Learn about 10 Difference between structure and class in C++
Greetings, fellow C++ enthusiasts! If you’re new to the world of programming, you may have come across the terms “structure” and “class” in C++ and wondered what sets them apart. Fear not! In this article, we’ll break it down in simple terms to help you understand the key differences between these two concepts. So let’s dive in and demystify this topic in a way that’s easy to grasp!
10 Difference between structure and class in C++
Hey there! Let’s dive into the 10 difference between structure and class in C++, shall we? Brace yourself for some coding wisdom!
Declaration and Initialization: In C++, members of a structure are declared and initialized with the default access specifier as ‘public’, while members of a class are declared and initialized with the default access specifier as ‘private’.
Inheritance: Inheritance in classes can be public, protected, or private, allowing for various levels of accessibility, while in structures, the inheritance is always public.
Data Encapsulation: Classes provide better data encapsulation as members are private by default, and can be accessed only through member functions, whereas structures have all members public by default, allowing direct access to data.
Member Functions: Classes can have member functions, including constructors and destructors, while structures can only have member variables and cannot contain member functions.
Constructor and Destructor: Classes can have multiple constructors and destructors, while structures can only have a default constructor and destructor.
Static Members: Classes can have static members (variables and functions) that are shared by all objects, while structures cannot have static members.
Default Accessibility: In classes, members declared without any access specifier are private by default, while in structures, members declared without any access specifier are public by default.
Object Creation: Objects of a class must be created using the ‘new’ keyword, whereas objects of a structure can be created without using ‘new’.

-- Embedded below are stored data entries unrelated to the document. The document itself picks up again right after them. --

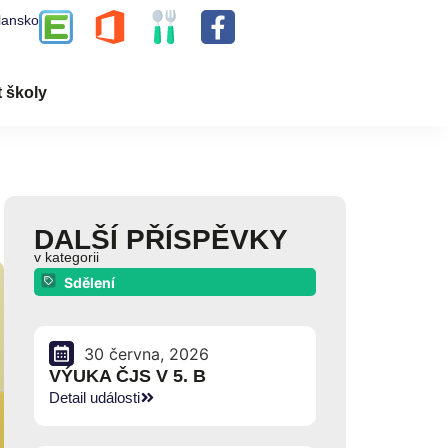
lansko
t školy
DALŠÍ PŘÍSPĚVKY
v kategorii
Sdělení
30 června, 2026
VÝUKA ČJS V 5. B
Detail události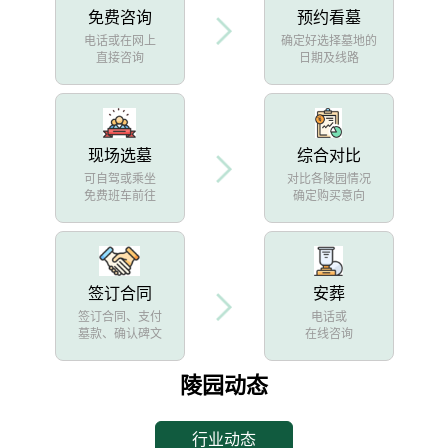
免费咨询
预约看墓
电话或在网上
确定好选择墓地的
直接咨询
日期及线路
现场选墓
综合对比
可自驾或乘坐
对比各陵园情况
免费班车前往
确定购买意向
签订合同
安葬
签订合同、支付
电话或
墓款、确认碑文
在线咨询
陵园动态
行业动态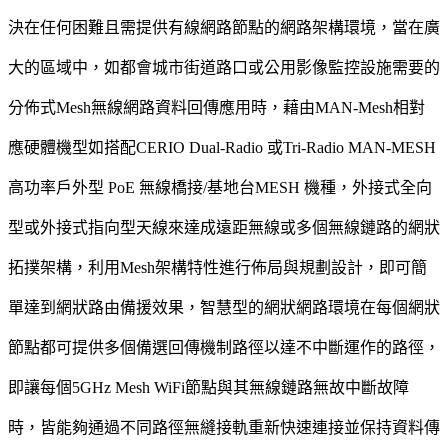
決在任何困難且需提供有線網路節點的網路架構環境，當在廣
大的區域中，如都會城市街道路口或公用影像監控設施需要的
分佈式Mesh無線網路資料回傳應用時，藉由MAN-Mesh相對
應硬體機型如搭配CERIO Dual-Radio 或Tri-Radio MAN-MESH
高功率戶外型 PoE 無線橋接/基地台MESH 機種，外接式全向
型或外接式指向型天線來達成遠距無線或多個無線鏈路的網狀
拓撲架構，利用Mesh架構特性進行佈局與規劃設計，即可簡
單達到網狀路由備援效果，智慧型的網狀網路環境在每個網狀
節點都可提供多個備選回傳機制路徑以達不中斷運作的路徑，
即讓每個5GHz Mesh WiFi節點與其無線鏈路無故中斷故障
時，皆能夠通過不同路徑無縫接軌重新快速連接並保持資料傳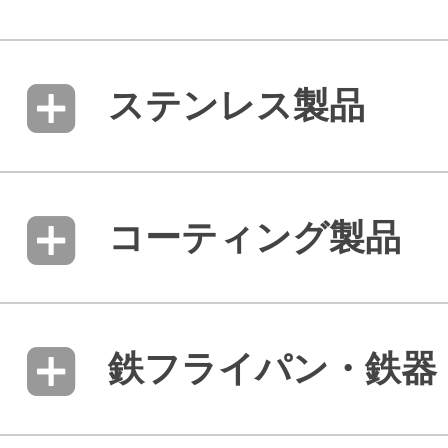
ステンレス製品
コーティング製品
鉄フライパン・鉄器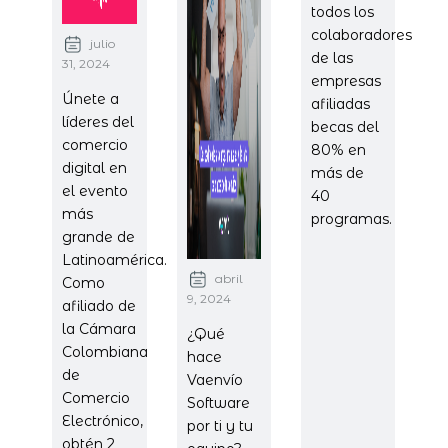
todos los
colaboradores
julio
de las
31, 2024
empresas
Únete a
afiliadas
líderes del
becas del
comercio
80% en
digital en
más de
el evento
40
más
programas.
grande de
Latinoamérica.
abril
Como
9, 2024
afiliado de
la Cámara
¿Qué
Colombiana
hace
de
Vaenvío
Comercio
Software
Electrónico,
por ti y tu
obtén 2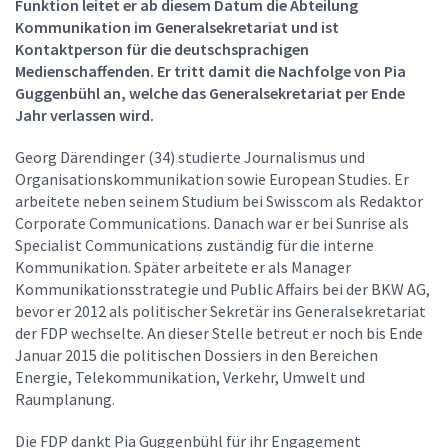
Funktion leitet er ab diesem Datum die Abteilung
Kommunikation im Generalsekretariat und ist
Kontaktperson für die deutschsprachigen
Medienschaffenden. Er tritt damit die Nachfolge von Pia
Guggenbühl an, welche das Generalsekretariat per Ende
Jahr verlassen wird.
Georg Därendinger (34) studierte Journalismus und
Organisationskommunikation sowie European Studies. Er
arbeitete neben seinem Studium bei Swisscom als Redaktor
Corporate Communications. Danach war er bei Sunrise als
Specialist Communications zuständig für die interne
Kommunikation. Später arbeitete er als Manager
Kommunikationsstrategie und Public Affairs bei der BKW AG,
bevor er 2012 als politischer Sekretär ins Generalsekretariat
der FDP wechselte. An dieser Stelle betreut er noch bis Ende
Januar 2015 die politischen Dossiers in den Bereichen
Energie, Telekommunikation, Verkehr, Umwelt und
Raumplanung.
Die FDP dankt Pia Guggenbühl für ihr Engagement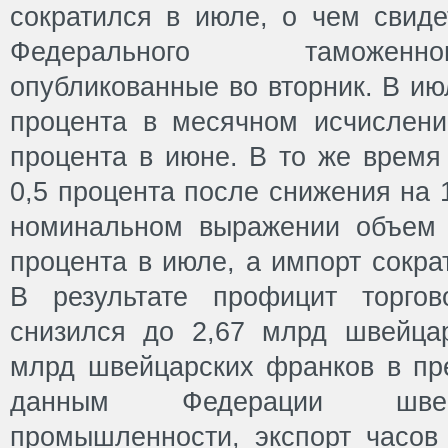
сократился в июле, о чем свиде
Федерального таможенн
опубликованные во вторник. В ию
процента в месячном исчислени
процента в июне. В то же время
0,5 процента после снижения на 
номинальном выражении объем 
процента в июле, а импорт сокра
В результате профицит торго
снизился до 2,67 млрд швейца
млрд швейцарских франков в п
данным Федерации швей
промышленности, экспорт часов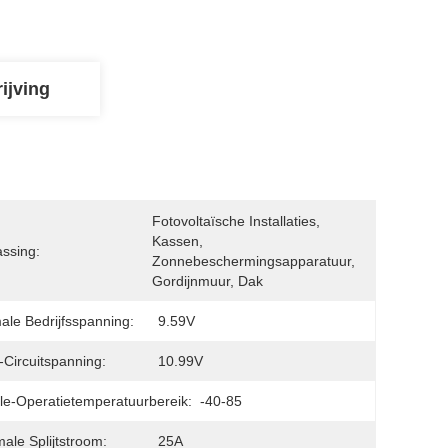
ijving
Fotovoltaïsche Installaties, 
Kassen, 
ssing:
Zonnebeschermingsapparatuur, 
Gordijnmuur, Dak
ale Bedrijfsspanning:
9.59V
Circuitspanning:
10.99V
e-Operatietemperatuurbereik:
-40-85
ale Splijtstroom:
25A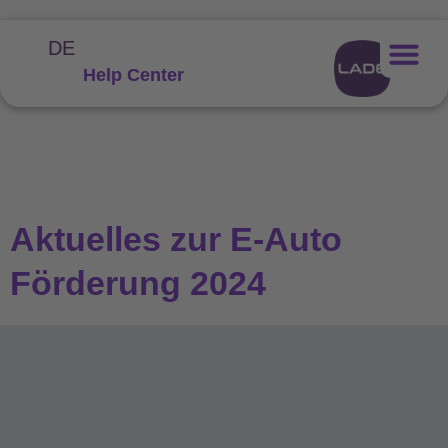
DE
Help Center
Aktuelles zur E-Auto
Förderung 2024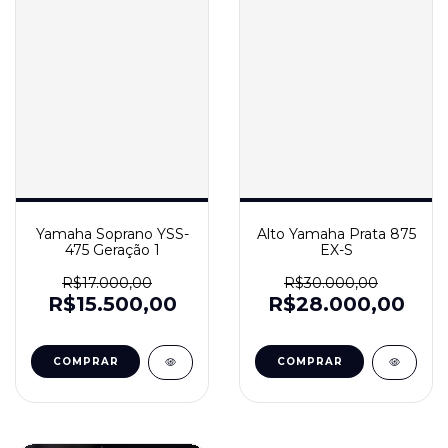
Yamaha Soprano YSS-
Alto Yamaha Prata 875
475 Geração 1
EX-S
R$17.000,00
R$30.000,00
R$15.500,00
R$28.000,00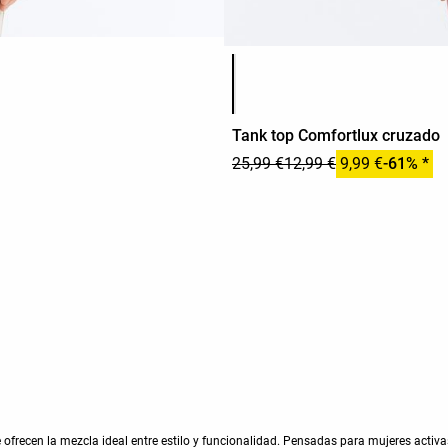
Lista de colores del producto
Tank top Comfortlux cruzado
25,99 €
12,99 €
9,99 €
-61% *
ofrecen la mezcla ideal entre estilo y funcionalidad. Pensadas para mujeres activa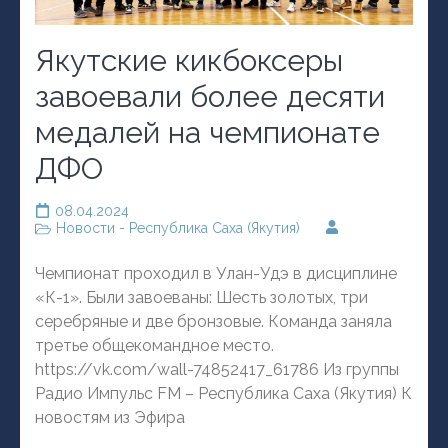
Якутские кикбоксеры
завоевали более десяти
медалей на чемпионате
ДФО
08.04.2024
Новости - Республика Саха (Якутия)
Чемпионат проходил в Улан-Удэ в дисциплине
«К-1». Были завоеваны: Шесть золотых, три
серебряные и две бронзовые. Команда заняла
третье общекомандное место.
https://vk.com/wall-74852417_61786 Из группы
Радио Импульс FM – Республика Саха (Якутия) К
новостям из Эфира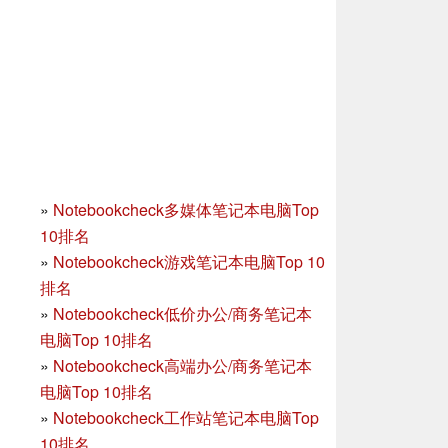
»
Notebookcheck多媒体笔记本电脑Top
10排名
»
Notebookcheck游戏笔记本电脑Top 10
排名
»
Notebookcheck低价办公/商务笔记本
电脑Top 10排名
»
Notebookcheck高端办公/商务笔记本
电脑Top 10排名
»
Notebookcheck工作站笔记本电脑Top
10排名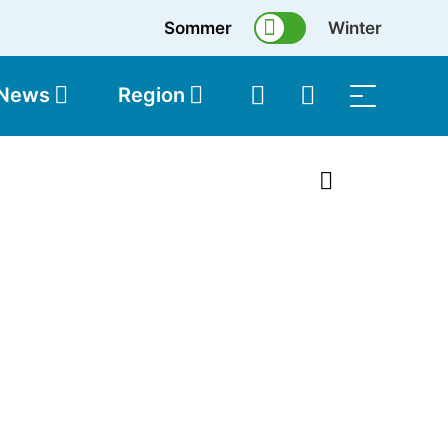
Sommer
Winter
 News
Region
topolis
Shop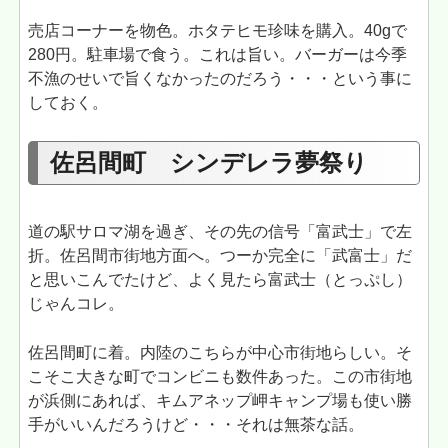
売店コーナーを物色。ホタテヒモ珍味を購入。40gで
280円。駐車場で食う。これは旨い。バーガーは今季
不漁のせいで旨くなかったのだろう・・・という事に
しておく。
佐呂間町 シンデレラ夢祭り
道の駅サロマ湖を過ぎ、その先の信号「富武士」で左
折。佐呂間市街地方面へ。つーか完全に「武富士」だ
と思いこんでたけど、よく見たら富武士（とっぷし）
じゃんコレ。
佐呂間町に着。内陸のこちらが中心市街地らしい。そ
こそこ大きな町でコンビニも数件あった。この市街地
が浜側にあれば、キムアネップ岬キャンプ場も使い勝
手がいいんだろうけど・・・それは無茶な話。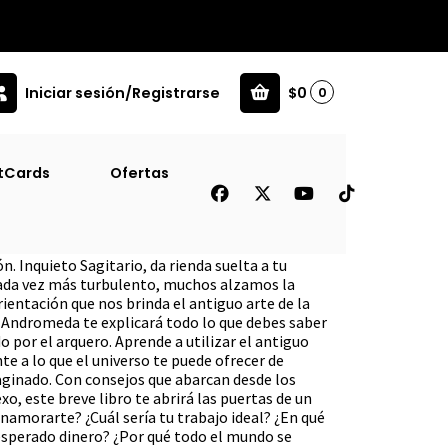
Iniciar sesión/Registrarse
$0
0
tCards
Ofertas
n. Inquieto Sagitario, da rienda suelta a tu
cada vez más turbulento, muchos alzamos la
rientación que nos brinda el antiguo arte de la
a Andromeda te explicará todo lo que debes saber
o por el arquero. Aprende a utilizar el antiguo
te a lo que el universo te puede ofrecer de
ginado. Con consejos que abarcan desde los
xo, este breve libro te abrirá las puertas de un
 enamorarte? ¿Cuál sería tu trabajo ideal? ¿En qué
sperado dinero? ¿Por qué todo el mundo se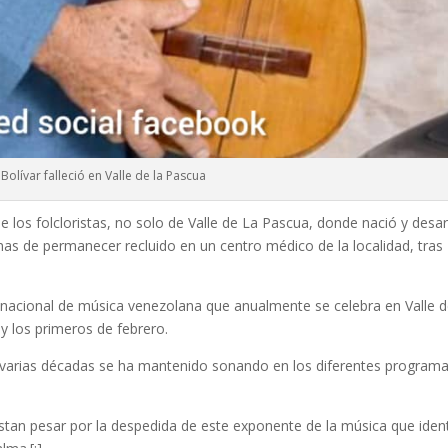
 Bolívar falleció en Valle de la Pascua
 los folcloristas, no solo de Valle de La Pascua, donde nació y desar
nas de permanecer recluido en un centro médico de la localidad, tras
al nacional de música venezolana que anualmente se celebra en Valle 
y los primeros de febrero.
r varias décadas se ha mantenido sonando en los diferentes program
estan pesar por la despedida de este exponente de la música que ident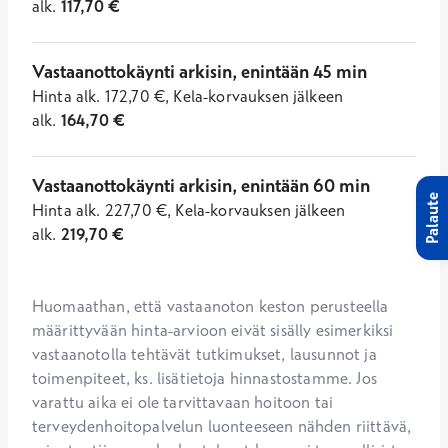
alk.
117,70
€
Vastaanottokäynti arkisin, enintään 45 min
Hinta
alk.
172,70
€
,
Kela-korvauksen jälkeen
alk.
164,70
€
Vastaanottokäynti arkisin, enintään 60 min
Palaute
Hinta
alk.
227,70
€
,
Kela-korvauksen jälkeen
alk.
219,70
€
Huomaathan, että vastaanoton keston perusteella 
määrittyvään hinta-arvioon eivät sisälly esimerkiksi 
vastaanotolla tehtävät tutkimukset, lausunnot ja 
toimenpiteet, ks. lisätietoja hinnastostamme. Jos 
varattu aika ei ole tarvittavaan hoitoon tai 
terveydenhoitopalvelun luonteeseen nähden riittävä, 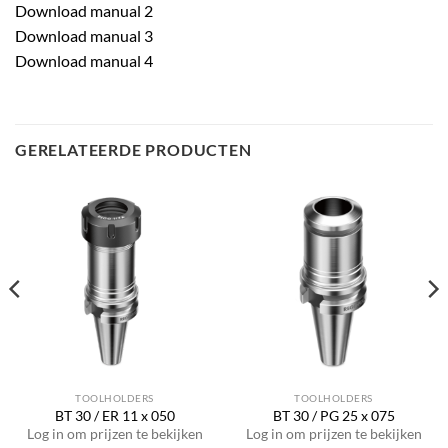
Download manual 2
Download manual 3
Download manual 4
GERELATEERDE PRODUCTEN
TOOLHOLDERS
TOOLHOLDERS
BT 30 / ER 11 x 050
BT 30 / PG 25 x 075
Log in om prijzen te bekijken
Log in om prijzen te bekijken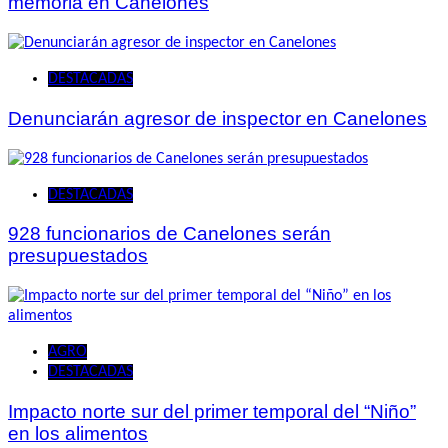
memoria en Canelones
DESTACADAS
Denunciarán agresor de inspector en Canelones
DESTACADAS
928 funcionarios de Canelones serán
presupuestados
AGRO
DESTACADAS
Impacto norte sur del primer temporal del “Niño”
en los alimentos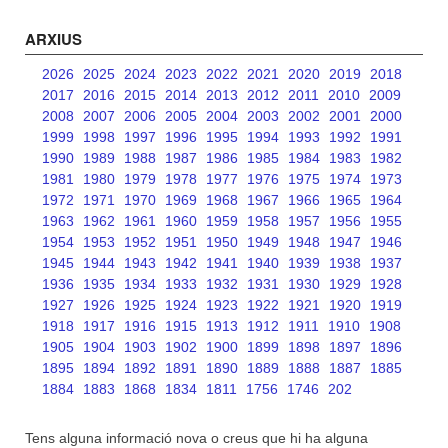
ARXIUS
2026
2025
2024
2023
2022
2021
2020
2019
2018
2017
2016
2015
2014
2013
2012
2011
2010
2009
2008
2007
2006
2005
2004
2003
2002
2001
2000
1999
1998
1997
1996
1995
1994
1993
1992
1991
1990
1989
1988
1987
1986
1985
1984
1983
1982
1981
1980
1979
1978
1977
1976
1975
1974
1973
1972
1971
1970
1969
1968
1967
1966
1965
1964
1963
1962
1961
1960
1959
1958
1957
1956
1955
1954
1953
1952
1951
1950
1949
1948
1947
1946
1945
1944
1943
1942
1941
1940
1939
1938
1937
1936
1935
1934
1933
1932
1931
1930
1929
1928
1927
1926
1925
1924
1923
1922
1921
1920
1919
1918
1917
1916
1915
1913
1912
1911
1910
1908
1905
1904
1903
1902
1900
1899
1898
1897
1896
1895
1894
1892
1891
1890
1889
1888
1887
1885
1884
1883
1868
1834
1811
1756
1746
202
Tens alguna informació nova o creus que hi ha alguna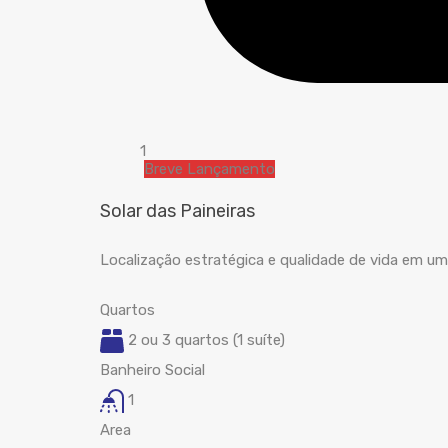
1
Breve Lançamento
Solar das Paineiras
Localização estratégica e qualidade de vida em um 
Quartos
2 ou 3 quartos (1 suíte)
Banheiro Social
1
Area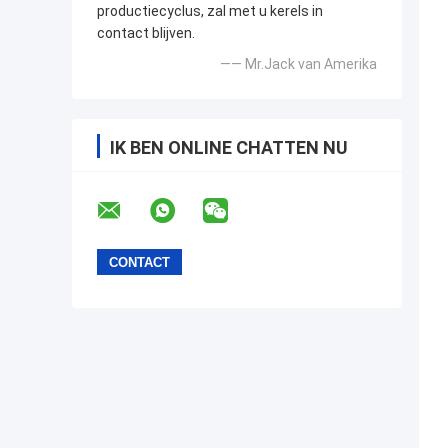
productiecyclus, zal met u kerels in
contact blijven.
—— Mr.Jack van Amerika
IK BEN ONLINE CHATTEN NU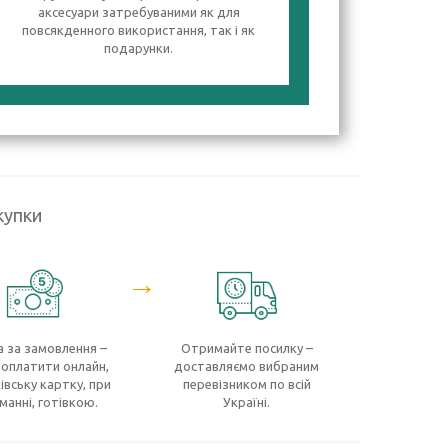
аксесуари затребуваними як для
повсякденного використання, так і як
подарунки.
купки
→
 за замовлення –
Отримайте посилку –
оплатити онлайн,
доставляємо вибраним
івську картку, при
перевізником по всій
манні, готівкою.
Україні.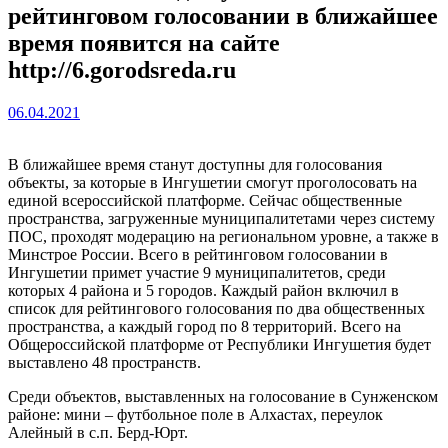
рейтинговом голосовании в ближайшее
время появится на сайте
http://6.gorodsreda.ru
06.04.2021
В ближайшее время станут доступны для голосования
объекты, за которые в Ингушетии смогут проголосовать на
единой всероссийской платформе. Сейчас общественные
пространства, загруженные муниципалитетами через систему
ПОС, проходят модерацию на региональном уровне, а также в
Минстрое России. Всего в рейтинговом голосовании в
Ингушетии примет участие 9 муниципалитетов, среди
которых 4 района и 5 городов. Каждый район включил в
список для рейтингового голосования по два общественных
пространства, а каждый город по 8 территорий. Всего на
Общероссийской платформе от Республики Ингушетия будет
выставлено 48 пространств.
Среди объектов, выставленных на голосование в Сунженском
районе: мини – футбольное поле в Алхастах, переулок
Алейный в с.п. Берд-Юрт.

Size: The size of an object of a class is generally larger due to additional overhead of virtual function tables, while the size of an object of a structure is generally smaller.
Typecasting: Typecasting between objects of different classes is possible using concepts like polymorphism, while typecasting between objects of different structures is not supported.
So, there you have it! Ten key difference between structures and classes in C++. Hope this gives you a clear picture of the distinctions. Happy coding!